Luck can also be a factor, Navetta said. “A recent case of ours involving a restaurant where the number of events was hovering around 10,000, and the initial report said the breach continued through ‘all day’ on the last day of the window of intrusion. However, they fixed the breach on a Saturday at 11:30 A.M., before the lunch rush and their dinner rush, so all of those transactions were taken out and we were under the 10,000, finally.”


“There is another strategy,” Navetta said. “For smaller merchants and retailers these fines and penalties will put them out of business. I had an online e-commerce company experience a breach for which they were assessed $1.8 million. That was going to put them under so we got the assessment way down. Sometimes you have to use that leverage. ‘You’re not going to get any money if we go out of business.’ ”


“Also, there is a catastrophic cap in the Visa system  … one thing to realize is that the top-line fraud in these calculations is usually very, very high, so there might be a $5 million top line and then Visa figures that 20 percent of the fraud was normal fraud, therefore they take off a big chunk and further reduce it.  They do what is called a catastrophic cap, which can be two to five percent of your annual transactions. I had a case where they were counting multiple merchants with different merchant IPs in the catastrophic cap calculation where it was only one merchant ID that suffered the breach. They were saying the catastrophic cap should be $300,000 but one merchant only had $40,000 of transactions going through. We were able to argue it down based on the fact that too many entities were figured in their calculations.”  


“One problem with the appeal process,” Navetta warned, “is you have to pay if you lose, so try an informal appeal first.”


“By agreeing to the PCI adjudication process,” Economidis asked, “does this stop consumer class action suits resulting from a breach?”


“Not only does it not stop cardholders from suing, it doesn’t stop banks that issue cards that were affected from suing,” Hoffman said. “Under the Visa and MasterCard programs the purpose of the assessment is to reimburse the affected issuing banks. After Visa and MasterCard take their fee, they don't give the merchant a release of liability. They give the money to the issuing bank, and if the issuing bank finds out what merchant was breached they can still pursue the merchant directly. Their claims are very weak, I think, if they are viable at all, but it doesn’t stop them from filing a lawsuit.”  


“Specifically how is the consumer harmed?” Economidis asked.


“They are afraid of their identification being stolen.

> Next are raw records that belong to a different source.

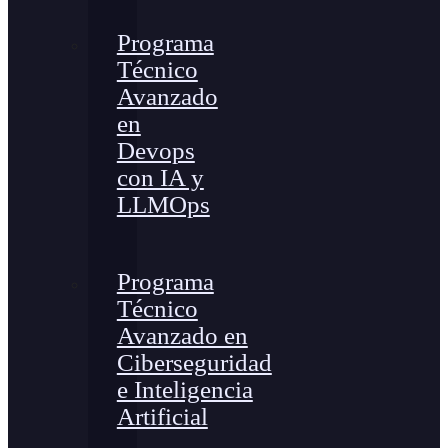
Programa
Técnico
Avanzado
en
Devops
con IA y
LLMOps
Programa
Técnico
Avanzado en
Ciberseguridad
e Inteligencia
Artificial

Or they bought a credit monitoring system, so there is economic harm,” Hoffman said. “Or people who use pre-paid cards that don’t have the same protection, or work with a smaller credit union that charges $15 to get a new card, they claim additional economic harm.”


Economidis summed up the conversation―and the risk―this way: “After all the PCI adjudication process and forensic costs, plus fines, penalties and assessments, you still face class actions and claims being made by banks against you for damages.”  


Key Takeaways

  • Merchants often fail to understand their responsibilities under a Merchant Services Agreement.  These responsibilities include, but are not limited to, the cost of forensic computer audits, possible fines and penalties as well as loss assessments for the costs of fraud and card re-issuance.
  • Many merchants believe that they are PCI compliant when they are not.  It is not sufficient to purchase a PCI compliant application; the environment running the application must be compliant with PCI data security standards.  Often, merchants rely on third-party computer consultants that fail to set up the system in a secure manner.
  • The PCI adjudication process does not shield merchants from suits by banks/credit unions for cost incurred for card fraud, nor by consumers that feel harmed by the breach.

Disclaimer: The views and opinions expressed in this article are those of the individual sources referenced and do not reflect the views, opinions or policies of the organizations the sources represent.